As I mentioned earlier, using SMS messaging for communications is not for everyone. Grove Street Taxi offered SMS messaging as an option for those customers who are comfortable using this mode of communication to interact with them. But they also offered alternatives at every major step in the journey—through their Web site and phone—for those customers who preferred those channels of communication.
I can’t stress enough how well the timing and content of the communications aligned with the overall service journey—both my journey and that of the taxi service’s employees. From their initial response to my request for service, to the back-and-forth that was necessary to obtain a complete picture of my transportation needs, to communications with the driver about his location at the airport, these communications were seamless and intuitive, and they solidified my trust in their overall service delivery.

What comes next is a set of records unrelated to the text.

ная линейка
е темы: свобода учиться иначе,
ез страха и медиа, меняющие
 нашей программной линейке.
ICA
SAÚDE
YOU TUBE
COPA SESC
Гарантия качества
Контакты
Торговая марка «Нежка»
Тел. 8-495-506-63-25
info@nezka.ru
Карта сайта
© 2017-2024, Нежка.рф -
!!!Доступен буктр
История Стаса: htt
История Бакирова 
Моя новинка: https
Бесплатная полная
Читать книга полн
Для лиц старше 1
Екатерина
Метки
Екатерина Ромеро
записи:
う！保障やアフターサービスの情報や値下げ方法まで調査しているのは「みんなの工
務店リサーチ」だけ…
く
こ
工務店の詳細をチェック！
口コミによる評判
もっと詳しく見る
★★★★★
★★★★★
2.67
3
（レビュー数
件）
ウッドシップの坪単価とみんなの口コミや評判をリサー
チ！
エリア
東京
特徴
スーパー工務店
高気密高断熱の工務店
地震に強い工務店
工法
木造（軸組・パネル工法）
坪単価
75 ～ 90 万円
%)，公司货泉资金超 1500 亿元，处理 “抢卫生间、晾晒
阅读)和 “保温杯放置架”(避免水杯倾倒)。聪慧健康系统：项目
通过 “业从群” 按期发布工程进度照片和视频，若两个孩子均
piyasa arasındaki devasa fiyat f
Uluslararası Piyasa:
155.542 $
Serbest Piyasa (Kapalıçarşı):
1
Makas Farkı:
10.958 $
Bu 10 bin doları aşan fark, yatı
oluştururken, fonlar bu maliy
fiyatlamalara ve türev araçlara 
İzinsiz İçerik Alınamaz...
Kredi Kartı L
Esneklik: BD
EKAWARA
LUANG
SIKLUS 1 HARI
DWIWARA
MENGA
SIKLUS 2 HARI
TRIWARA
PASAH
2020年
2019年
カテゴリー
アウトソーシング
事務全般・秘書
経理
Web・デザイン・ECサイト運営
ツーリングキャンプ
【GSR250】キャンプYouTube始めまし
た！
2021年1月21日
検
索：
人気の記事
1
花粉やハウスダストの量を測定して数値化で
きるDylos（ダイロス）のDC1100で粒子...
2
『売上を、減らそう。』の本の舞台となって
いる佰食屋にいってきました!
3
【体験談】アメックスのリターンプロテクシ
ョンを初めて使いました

Transactional, But Courteous
Part of what makes SMS messaging so appropriate for a taxi service is the quick, transactional nature of the interactions between the service provider and its customers that enable them complete the service successfully. The information exchanges that are necessary are concise, detailed, and predictable: address, destination, date, time, and any flight information. Payment by credit card adds some complexity, but asks for nothing that a customer isn’t accustomed to providing.
However, despite the transactional nature of the information exchange, the dispatcher’s and the driver’s friendliness and courteousness were obvious—from their wishing me a safe flight to their asking whether I wanted a receipt. SMS communications could very easily have felt cold and disconnected, as though I were corresponding with a taxi dispatcher automaton, but they felt human and approachable.
My New Perspective on Service Experiences
Seeing Grove Street Taxi evolve its service for the better has made me realize that I needed to question some of my beliefs. First, I had previously thought that the only necessary change for a service was one that fixed an existing problem, arising from customer dissatisfaction or process inefficiencies. Because the overall service experience with taxi companies is generally straightforward and well accepted, I didn’t believe that they could, or should, evolve their service. I hadn’t really considered that services could change their customers’ service experience dramatically just to evolve and make the experience better rather than to solve a problem. I had previously thought that such changes were arbitrary, unnecessary, and likely to frustrate or confuse customers.
Second, I have become a believer in the use of SMS messaging for service communications. I had previously thought that SMS was incapable of emulating live, person-to-person conversations and the resulting trust that they can engender. But the accountability that I appreciate when experiencing a live interaction with a person was actually present when texting with this service provider. Perhaps that is why it felt strange, at first, to be communicating with the taxi dispatcher through text messages.
In the past, texting had been a communications channel that I had reserved solely for personal relationships. The dispatcher was someone who I had never met. In some ways, the personal nature of texting likely influenced my willingness to trust this stranger with whom I was communicating. When the service delivery overall proved to be a success, that trust was validated, and I became a loyal customer.